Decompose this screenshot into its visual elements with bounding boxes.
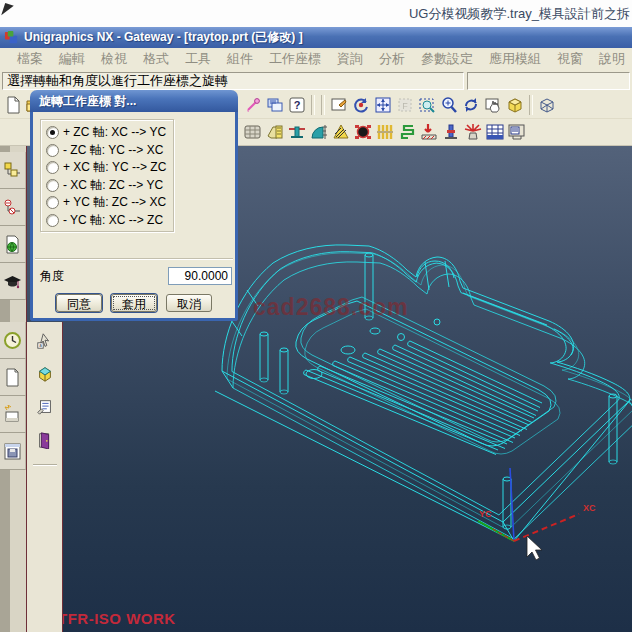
mold-block-icon[interactable]	[242, 121, 264, 143]
sprue-spray-icon[interactable]	[462, 121, 484, 143]
new-icon[interactable]	[2, 94, 24, 116]
web-page-icon	[3, 235, 22, 254]
tab-assembly-navigator[interactable]	[0, 152, 26, 189]
mold-insert-icon[interactable]	[264, 121, 286, 143]
regenerate-icon[interactable]	[350, 94, 372, 116]
mold-table-icon[interactable]	[484, 121, 506, 143]
toolbar-separator	[321, 95, 325, 115]
menu-wcs[interactable]: 工作座標	[261, 48, 329, 70]
menu-tools[interactable]: 工具	[177, 48, 219, 70]
dialog-title: 旋轉工作座標 對...	[39, 94, 136, 108]
radio-option-row[interactable]: - YC 軸: XC --> ZC	[46, 212, 173, 230]
cavity-region-icon[interactable]	[352, 121, 374, 143]
layers-icon[interactable]	[264, 94, 286, 116]
menu-edit[interactable]: 編輯	[51, 48, 93, 70]
radio-button[interactable]	[46, 196, 59, 209]
menu-assemblies[interactable]: 組件	[219, 48, 261, 70]
notes-icon[interactable]	[32, 394, 58, 420]
menu-help[interactable]: 說明	[591, 48, 632, 70]
iso-box-icon[interactable]	[32, 361, 58, 387]
tab-history[interactable]	[0, 322, 26, 359]
radio-option-row[interactable]: - ZC 軸: YC --> XC	[46, 142, 173, 160]
gate-icon[interactable]	[418, 121, 440, 143]
svg-text:F: F	[402, 101, 408, 111]
page-icon	[3, 368, 22, 387]
angle-input[interactable]	[168, 267, 232, 285]
tab-constraint-navigator[interactable]	[0, 189, 26, 226]
constraint-navigator-icon	[3, 198, 22, 217]
rotate-wcs-dialog: 旋轉工作座標 對... + ZC 軸: XC --> YC - ZC 軸: YC…	[30, 112, 238, 321]
floppy-window-icon	[3, 442, 22, 461]
angle-row: 角度	[40, 267, 232, 285]
radio-option-row[interactable]: + ZC 軸: XC --> YC	[46, 124, 173, 142]
menu-window[interactable]: 視窗	[549, 48, 591, 70]
zoom-selection-icon[interactable]: F	[394, 94, 416, 116]
menu-information[interactable]: 資詢	[329, 48, 371, 70]
runner-icon[interactable]	[396, 121, 418, 143]
exit-door-icon[interactable]	[32, 427, 58, 453]
shaded-cube-icon[interactable]	[504, 94, 526, 116]
clock-icon	[3, 331, 22, 350]
dialog-buttons: 同意 套用 取消	[33, 294, 235, 312]
cancel-button[interactable]: 取消	[166, 294, 212, 312]
menu-analysis[interactable]: 分析	[371, 48, 413, 70]
radio-button[interactable]	[46, 161, 59, 174]
zoom-window-icon[interactable]	[416, 94, 438, 116]
sketch-wand-icon[interactable]	[242, 94, 264, 116]
parting-surface-icon[interactable]	[308, 121, 330, 143]
side-toolbar: a	[27, 322, 63, 632]
video-title-strip: UG分模视频教学.tray_模具設計前之拆	[0, 0, 632, 27]
wireframe-cube-icon[interactable]	[536, 94, 558, 116]
mold-monitor-icon[interactable]	[506, 121, 528, 143]
wcs-yc-label: YC	[479, 509, 492, 519]
resource-bar-gap	[0, 300, 26, 322]
menu-application[interactable]: 應用模組	[481, 48, 549, 70]
radio-button[interactable]	[46, 179, 59, 192]
radio-option-row[interactable]: - XC 軸: ZC --> YC	[46, 177, 173, 195]
mouse-cursor	[527, 536, 542, 560]
rotate-view-icon[interactable]	[460, 94, 482, 116]
watermark: cad2688.com	[253, 294, 408, 321]
resource-bar	[0, 146, 26, 632]
radio-label: - ZC 軸: YC --> XC	[63, 142, 163, 159]
help-icon[interactable]: ?	[286, 94, 308, 116]
radio-option-row[interactable]: + XC 軸: YC --> ZC	[46, 159, 173, 177]
fit-view-icon[interactable]	[372, 94, 394, 116]
side-toolbar-divider	[33, 464, 57, 466]
tab-web-browser[interactable]	[0, 226, 26, 263]
apply-button[interactable]: 套用	[111, 294, 157, 312]
video-cursor-mark	[1, 3, 14, 18]
ok-button[interactable]: 同意	[56, 294, 102, 312]
radio-label: + XC 軸: YC --> ZC	[63, 159, 166, 176]
radio-button[interactable]	[46, 144, 59, 157]
tab-training[interactable]	[0, 263, 26, 300]
zoom-in-out-icon[interactable]	[438, 94, 460, 116]
nx-logo-icon	[4, 30, 19, 45]
tab-new-part[interactable]	[0, 396, 26, 433]
update-display-icon[interactable]	[328, 94, 350, 116]
window-titlebar: Unigraphics NX - Gateway - [traytop.prt …	[0, 27, 632, 48]
radio-button[interactable]	[46, 214, 59, 227]
menu-bar: 檔案 編輯 檢視 格式 工具 組件 工作座標 資詢 分析 參數設定 應用模組 視…	[0, 48, 632, 71]
core-pattern-icon[interactable]	[330, 121, 352, 143]
radio-label: - YC 軸: XC --> ZC	[63, 212, 163, 229]
select-tool-icon[interactable]: a	[32, 328, 58, 354]
cue-prompt: 選擇轉軸和角度以進行工作座標之旋轉	[2, 72, 464, 90]
radio-option-row[interactable]: + YC 軸: ZC --> XC	[46, 194, 173, 212]
slider-set-icon[interactable]	[374, 121, 396, 143]
cue-bar: 選擇轉軸和角度以進行工作座標之旋轉	[0, 70, 632, 92]
menu-preferences[interactable]: 參數設定	[413, 48, 481, 70]
pan-icon[interactable]	[482, 94, 504, 116]
tab-blank-page[interactable]	[0, 359, 26, 396]
menu-format[interactable]: 格式	[135, 48, 177, 70]
menu-view[interactable]: 檢視	[93, 48, 135, 70]
dialog-separator	[35, 258, 233, 260]
parting-line-icon[interactable]	[286, 121, 308, 143]
radio-button[interactable]	[46, 126, 59, 139]
ejector-pin-icon[interactable]	[440, 121, 462, 143]
tab-save-window[interactable]	[0, 433, 26, 470]
toolbar-separator	[311, 95, 315, 115]
dialog-titlebar[interactable]: 旋轉工作座標 對...	[30, 90, 238, 112]
menu-file[interactable]: 檔案	[9, 48, 51, 70]
angle-label: 角度	[40, 268, 64, 285]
▬▬▬
* TASK PROMPT
Using the listing above, gather each line that holds the string "mold" and copy it.

* WRITTEN ANSWER
mold-block-icon[interactable]	[242, 121, 264, 143]
mold-insert-icon[interactable]	[264, 121, 286, 143]
mold-table-icon[interactable]	[484, 121, 506, 143]
mold-monitor-icon[interactable]	[506, 121, 528, 143]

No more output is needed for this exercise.